Second, I hope you have a brag sheet - a list of all the things you did, all the stuff you fixed, and all the other teams and managerial types that you interacted with while you were employed. If you don't, start working on one because that's the thing you're going to use to update your resume. Get your resume up to date and as polished as possible. Also, more and more job search and application services require machine-readable resumes, so if you need to retype the document to make sure it's readily parseable do so, otherwise you'll spend a very long time with each job application you file just cleaning up the text.2 I can't tell you what to do about the length of your resume because there are pros and cons to very long and relatively short (one or two page) resumes, and you never know what's going to work.

Third, cut your burn rate. Work on spending as little money as possible because you don't know how long it'll be before you find another job. Stop non-essential subscriptions, unsubscribe from as many services as you can, knock down eating out or getting stuff delivered, log out of Amazon. You need to stretch the resources you've got. If you can put off upgrades and possibly repairs to anything you have consider doing so. Just don't hamstring yourself so you can't look for a job; it sucks to have to buy a new hard drive for your computer (believe me, I know right now..) but if you honestly can't do anything if that thing's offline, you might have to bite the bullet.

If you are offered any - any - help, take it. Friends passing your resume around, folks on the social network of your choice, Slack servers for and by folks from the place you just got laid off from, it all helps. If the opportunity for coaching, networking opportunities, or resume reviews and rewrites come your way jump on them. You never know when you're going to stumble into an opportunity so cast as wide a net as you can. If there are any online classes or trainings that you have access to (as part of being laid off or otherwise), consider partaking of a few of them. For example, part of me stumbled across the FedVTE Public Courses Page, which are continuing education online classes that are free to take courtesy of USA Learning.

Having a continuing education section on your resume always looks good. There's no shame in learning new stuff.

If you can reasonably do, so take the time to rest and pull yourself together. If your situation is anything like mine you're probably burned out like a certain hotdog and could really use a little break. If there are any projects you've been meaning to do, seriously consider working on them. They don't have to do anything with work but they can if you want (I plan on messing with Grafana, for example). If nothing else they look good on a resume, but a solid resume and a difficult job don't mean a whole lot if you're dying on the wire.

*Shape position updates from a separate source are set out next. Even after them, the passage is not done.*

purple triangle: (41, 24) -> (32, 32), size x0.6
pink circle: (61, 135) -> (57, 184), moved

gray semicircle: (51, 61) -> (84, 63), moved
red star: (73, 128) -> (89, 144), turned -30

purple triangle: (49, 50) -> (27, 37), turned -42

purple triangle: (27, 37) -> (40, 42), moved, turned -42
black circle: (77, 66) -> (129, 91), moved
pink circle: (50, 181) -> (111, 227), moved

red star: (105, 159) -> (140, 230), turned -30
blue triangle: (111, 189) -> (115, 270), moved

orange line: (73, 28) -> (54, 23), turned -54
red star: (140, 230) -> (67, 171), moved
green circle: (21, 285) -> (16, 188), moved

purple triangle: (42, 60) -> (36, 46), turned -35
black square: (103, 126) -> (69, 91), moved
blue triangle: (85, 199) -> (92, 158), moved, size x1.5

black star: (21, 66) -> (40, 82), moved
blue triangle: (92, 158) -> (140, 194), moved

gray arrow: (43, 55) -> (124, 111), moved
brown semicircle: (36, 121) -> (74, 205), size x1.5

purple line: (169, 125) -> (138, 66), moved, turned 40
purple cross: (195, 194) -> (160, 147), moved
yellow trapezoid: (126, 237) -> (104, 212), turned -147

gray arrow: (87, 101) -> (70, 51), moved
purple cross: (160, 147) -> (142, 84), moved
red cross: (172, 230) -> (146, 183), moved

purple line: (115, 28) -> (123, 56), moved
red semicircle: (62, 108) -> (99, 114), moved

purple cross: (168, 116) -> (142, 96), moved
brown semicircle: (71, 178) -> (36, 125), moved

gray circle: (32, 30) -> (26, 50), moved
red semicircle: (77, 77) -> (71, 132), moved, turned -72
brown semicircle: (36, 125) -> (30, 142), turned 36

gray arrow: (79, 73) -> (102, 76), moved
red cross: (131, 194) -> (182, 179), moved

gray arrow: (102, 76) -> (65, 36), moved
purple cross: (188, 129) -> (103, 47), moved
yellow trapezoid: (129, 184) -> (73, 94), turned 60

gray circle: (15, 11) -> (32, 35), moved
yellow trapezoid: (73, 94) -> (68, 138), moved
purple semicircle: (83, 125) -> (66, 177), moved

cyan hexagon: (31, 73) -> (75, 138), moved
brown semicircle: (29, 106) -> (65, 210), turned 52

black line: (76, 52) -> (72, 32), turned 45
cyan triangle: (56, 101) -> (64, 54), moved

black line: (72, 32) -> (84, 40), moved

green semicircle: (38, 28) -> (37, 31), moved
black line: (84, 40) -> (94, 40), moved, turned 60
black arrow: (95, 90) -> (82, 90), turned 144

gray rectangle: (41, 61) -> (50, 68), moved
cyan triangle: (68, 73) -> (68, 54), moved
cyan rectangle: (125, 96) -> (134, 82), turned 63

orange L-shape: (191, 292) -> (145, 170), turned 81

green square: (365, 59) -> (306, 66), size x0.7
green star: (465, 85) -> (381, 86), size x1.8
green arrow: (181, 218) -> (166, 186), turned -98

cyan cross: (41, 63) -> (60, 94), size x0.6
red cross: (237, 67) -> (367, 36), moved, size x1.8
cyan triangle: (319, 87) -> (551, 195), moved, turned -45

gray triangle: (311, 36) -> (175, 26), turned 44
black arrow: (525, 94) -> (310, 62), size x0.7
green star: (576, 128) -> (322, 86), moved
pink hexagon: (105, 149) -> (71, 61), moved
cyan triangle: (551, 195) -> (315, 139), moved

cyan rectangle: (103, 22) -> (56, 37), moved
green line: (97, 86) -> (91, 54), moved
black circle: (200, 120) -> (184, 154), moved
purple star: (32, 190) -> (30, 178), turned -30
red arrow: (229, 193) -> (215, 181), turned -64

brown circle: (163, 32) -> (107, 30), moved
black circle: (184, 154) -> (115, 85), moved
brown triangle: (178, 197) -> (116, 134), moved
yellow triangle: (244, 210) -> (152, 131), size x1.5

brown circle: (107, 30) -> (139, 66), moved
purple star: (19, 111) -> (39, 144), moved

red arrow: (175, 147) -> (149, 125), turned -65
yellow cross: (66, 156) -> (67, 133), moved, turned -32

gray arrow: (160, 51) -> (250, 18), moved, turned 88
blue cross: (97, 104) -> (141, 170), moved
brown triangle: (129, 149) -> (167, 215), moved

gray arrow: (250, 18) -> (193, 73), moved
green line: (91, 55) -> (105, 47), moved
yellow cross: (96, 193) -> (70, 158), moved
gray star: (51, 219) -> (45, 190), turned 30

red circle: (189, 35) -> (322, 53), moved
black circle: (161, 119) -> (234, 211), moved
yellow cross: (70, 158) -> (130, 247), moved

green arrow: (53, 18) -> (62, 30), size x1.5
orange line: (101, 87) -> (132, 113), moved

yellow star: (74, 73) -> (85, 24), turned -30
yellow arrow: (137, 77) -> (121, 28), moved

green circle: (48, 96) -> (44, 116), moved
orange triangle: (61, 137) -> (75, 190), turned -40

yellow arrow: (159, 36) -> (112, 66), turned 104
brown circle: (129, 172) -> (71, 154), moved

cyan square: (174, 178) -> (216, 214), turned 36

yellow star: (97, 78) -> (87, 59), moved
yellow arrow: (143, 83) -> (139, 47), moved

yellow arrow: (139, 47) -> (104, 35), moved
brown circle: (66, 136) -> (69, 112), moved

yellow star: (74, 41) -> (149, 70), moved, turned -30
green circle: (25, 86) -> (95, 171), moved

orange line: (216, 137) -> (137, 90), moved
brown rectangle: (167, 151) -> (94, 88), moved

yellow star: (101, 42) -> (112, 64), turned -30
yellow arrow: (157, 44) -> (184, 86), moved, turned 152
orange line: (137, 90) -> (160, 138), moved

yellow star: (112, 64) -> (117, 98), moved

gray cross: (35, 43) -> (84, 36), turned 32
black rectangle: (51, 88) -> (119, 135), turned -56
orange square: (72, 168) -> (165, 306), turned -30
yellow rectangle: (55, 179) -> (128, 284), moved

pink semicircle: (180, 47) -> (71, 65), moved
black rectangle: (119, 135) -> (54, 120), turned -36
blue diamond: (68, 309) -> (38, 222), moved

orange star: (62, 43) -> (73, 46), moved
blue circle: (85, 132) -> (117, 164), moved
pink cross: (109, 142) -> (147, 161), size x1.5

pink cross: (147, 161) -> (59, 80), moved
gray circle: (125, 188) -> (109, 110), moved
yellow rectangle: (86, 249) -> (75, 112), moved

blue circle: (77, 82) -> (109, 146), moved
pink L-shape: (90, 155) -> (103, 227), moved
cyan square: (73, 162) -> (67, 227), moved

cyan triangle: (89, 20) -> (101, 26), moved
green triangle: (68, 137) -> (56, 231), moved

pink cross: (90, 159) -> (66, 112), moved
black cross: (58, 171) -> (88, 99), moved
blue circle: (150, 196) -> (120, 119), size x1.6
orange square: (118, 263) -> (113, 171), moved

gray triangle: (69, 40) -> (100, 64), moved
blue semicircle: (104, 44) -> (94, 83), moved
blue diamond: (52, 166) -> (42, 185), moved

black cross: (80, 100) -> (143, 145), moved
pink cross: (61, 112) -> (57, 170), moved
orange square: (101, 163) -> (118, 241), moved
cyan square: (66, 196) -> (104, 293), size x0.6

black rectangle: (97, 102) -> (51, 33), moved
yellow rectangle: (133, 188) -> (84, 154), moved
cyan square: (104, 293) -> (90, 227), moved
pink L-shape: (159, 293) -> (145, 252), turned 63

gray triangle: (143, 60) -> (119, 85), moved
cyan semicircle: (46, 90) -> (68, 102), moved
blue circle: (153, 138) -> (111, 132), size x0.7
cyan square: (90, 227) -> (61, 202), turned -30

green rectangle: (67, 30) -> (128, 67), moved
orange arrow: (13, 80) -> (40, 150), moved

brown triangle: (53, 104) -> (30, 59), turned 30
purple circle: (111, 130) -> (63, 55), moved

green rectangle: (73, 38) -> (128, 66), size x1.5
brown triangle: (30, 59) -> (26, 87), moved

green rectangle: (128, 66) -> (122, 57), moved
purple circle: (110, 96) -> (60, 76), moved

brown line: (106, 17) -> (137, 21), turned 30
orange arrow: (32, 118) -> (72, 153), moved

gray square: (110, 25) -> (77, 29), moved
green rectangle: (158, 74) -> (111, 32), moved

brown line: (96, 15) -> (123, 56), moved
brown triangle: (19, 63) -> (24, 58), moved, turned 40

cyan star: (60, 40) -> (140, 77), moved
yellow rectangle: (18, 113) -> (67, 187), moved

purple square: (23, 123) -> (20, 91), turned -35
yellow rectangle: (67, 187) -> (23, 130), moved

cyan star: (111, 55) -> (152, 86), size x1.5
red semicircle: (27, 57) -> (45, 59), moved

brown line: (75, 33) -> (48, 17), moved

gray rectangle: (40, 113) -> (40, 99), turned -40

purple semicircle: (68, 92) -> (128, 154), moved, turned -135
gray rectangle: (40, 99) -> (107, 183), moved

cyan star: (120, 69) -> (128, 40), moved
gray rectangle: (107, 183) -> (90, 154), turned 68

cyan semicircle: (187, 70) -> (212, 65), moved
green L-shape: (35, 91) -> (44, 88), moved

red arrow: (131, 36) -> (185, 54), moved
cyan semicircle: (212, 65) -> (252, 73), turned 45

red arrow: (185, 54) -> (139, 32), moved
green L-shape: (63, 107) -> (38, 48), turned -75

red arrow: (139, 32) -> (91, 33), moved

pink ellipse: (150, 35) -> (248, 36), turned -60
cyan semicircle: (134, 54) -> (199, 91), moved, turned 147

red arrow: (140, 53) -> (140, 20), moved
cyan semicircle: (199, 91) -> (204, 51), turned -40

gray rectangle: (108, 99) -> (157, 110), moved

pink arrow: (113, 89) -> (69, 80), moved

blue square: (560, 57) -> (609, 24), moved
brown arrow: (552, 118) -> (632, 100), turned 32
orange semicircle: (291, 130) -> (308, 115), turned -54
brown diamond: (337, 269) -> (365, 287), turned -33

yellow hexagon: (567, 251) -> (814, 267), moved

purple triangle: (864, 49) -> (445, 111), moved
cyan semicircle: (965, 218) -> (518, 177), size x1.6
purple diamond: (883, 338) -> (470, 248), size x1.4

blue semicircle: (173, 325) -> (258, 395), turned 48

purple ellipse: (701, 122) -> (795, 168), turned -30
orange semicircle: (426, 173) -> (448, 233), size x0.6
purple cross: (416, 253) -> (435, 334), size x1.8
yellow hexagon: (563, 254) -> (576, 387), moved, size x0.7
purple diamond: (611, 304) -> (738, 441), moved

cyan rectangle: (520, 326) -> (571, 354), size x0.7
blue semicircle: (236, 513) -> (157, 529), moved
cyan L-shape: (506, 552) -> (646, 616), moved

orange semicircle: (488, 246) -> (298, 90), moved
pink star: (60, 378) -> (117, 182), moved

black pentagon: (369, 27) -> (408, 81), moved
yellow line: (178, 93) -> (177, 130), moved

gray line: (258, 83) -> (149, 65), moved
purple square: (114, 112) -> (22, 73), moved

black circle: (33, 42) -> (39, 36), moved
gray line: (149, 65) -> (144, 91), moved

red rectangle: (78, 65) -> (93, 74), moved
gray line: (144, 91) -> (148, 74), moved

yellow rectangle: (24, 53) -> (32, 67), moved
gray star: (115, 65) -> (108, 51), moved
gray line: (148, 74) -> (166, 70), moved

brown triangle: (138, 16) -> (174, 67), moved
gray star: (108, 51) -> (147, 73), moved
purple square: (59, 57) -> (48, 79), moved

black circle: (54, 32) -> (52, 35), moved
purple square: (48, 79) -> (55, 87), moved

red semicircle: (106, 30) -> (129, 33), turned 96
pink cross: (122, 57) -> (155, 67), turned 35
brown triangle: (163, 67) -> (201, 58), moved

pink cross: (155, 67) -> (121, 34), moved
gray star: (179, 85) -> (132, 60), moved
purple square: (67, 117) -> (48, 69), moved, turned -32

Being laid off sucks, I won't kid you. But things will improve sooner or later. You don't have to take my advice (because I am An Old and know how these things work) but at least consider it. Some of these things are still relevant and accurate.3 And you really never know when something will give you an idea.


  1. I have theories about what happened with big tech companies in the Bay Area and some evidence, but that's not the point of this post. Also, I doubt anybody really cares. 

  2. I need to do this, incidentally. 

  3. I might be a lot of things, but one thing I make sure to keep on top of is observing the world around me and thinking about how things work these days and update what I know based upon that. I try not to let my life experiences get obsolete, covid or not.